Shared micromobility company Voi is rolling out electric scooters in Oslo, Norway, with Drover AI’s computer vision technology that can identify if a scooter is on the pavement, road or bike lane to help prevent traffic on the street. pavement.
As the micromobility industry consolidates around a few key players and cities become more choosy about which carriers they allow on their streets, carriers are looking for ways to appear more attractive to cities. If there’s one thing cities seem to hate more than scooters on sidewalks, it’s taking ownership of why Scooter riders are on sidewalks first and respond with dedicated bike lanes. As a result, IT operators like Voi have turned to advanced driver assistance systems to earn a good reputation.
And it seems to be working.
Voi, which has been operating in Oslo for more than two years, recently extended its tender for another year, along with Tier and Bolt (Bolt is another of Drover’s clients, as are Spin, Beam, Helbiz and Fenix). The inclusion of Drover’s technology was one reason Voi’s parking and safety score on its app ranked highest among the 12 companies that also participated, according to someone familiar with the matter.
Of the 2,000 scooters the Swedish startup is rolling out in Oslo, hundreds will be equipped with Drover’s PathPilot AI technology in the coming months. Drover’s technology is capable of not only detecting when a cyclist is on the sidewalk or parking a scooter inappropriately, but can also alert the cyclist of their transgressions and even stop them.

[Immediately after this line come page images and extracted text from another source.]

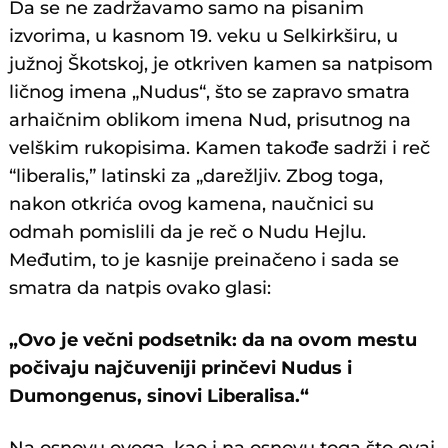
Da se ne zadržavamo samo na pisanim
izvorima, u kasnom 19. veku u Selkirkširu, u
južnoj Škotskoj, je otkriven kamen sa natpisom
ličnog imena „Nudus“, što se zapravo smatra
arhaičnim oblikom imena Nud, prisutnog na
velškim rukopisima. Kamen takođe sadrži i reč
“liberalis,” latinski za „darežljiv. Zbog toga,
nakon otkrića ovog kamena, naučnici su
odmah pomislili da je reč o Nudu Hejlu.
Međutim, to je kasnije preinačeno i sada se
smatra da natpis ovako glasi:
„Ovo je večni podsetnik: da na ovom mestu
počivaju najčuveniji prinčevi Nudus i
Dumongenus, sinovi Liberalisa.“
Na osnovu ovoga, kao i na osnovu toga što ovaj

These more involved capabilities are left to the discretion of the operator and the city, and Voi has not yet clarified how or if it will intervene in the event of a passenger misbehaving.
This is not the first time that Voi has implemented camera-based technology to prevent scooters from driving or parking on sidewalks. Last summer, Voi launched a UK pilot with Dublin-based Luna investigating how smart AI cameras could help better enable scooter parking, avoid riding on sidewalks and avoid potential hazards. The Drover partnership is similar, though it will also help improve geofencing to control how and where scooters are driven and parked, and it will be done at scale, a Voi spokesperson told TechCrunch.
Voi also intends to use its collaboration with Drover to create a record of where and how scooters are driven in Oslo. PathPilot will automatically provide information about fleet usage or passenger behavior that Voi says it can share with Oslo City Council to help improve service by optimizing electric scooter locations or recognizing downed scooters for pick-up. Voi workers, the company said.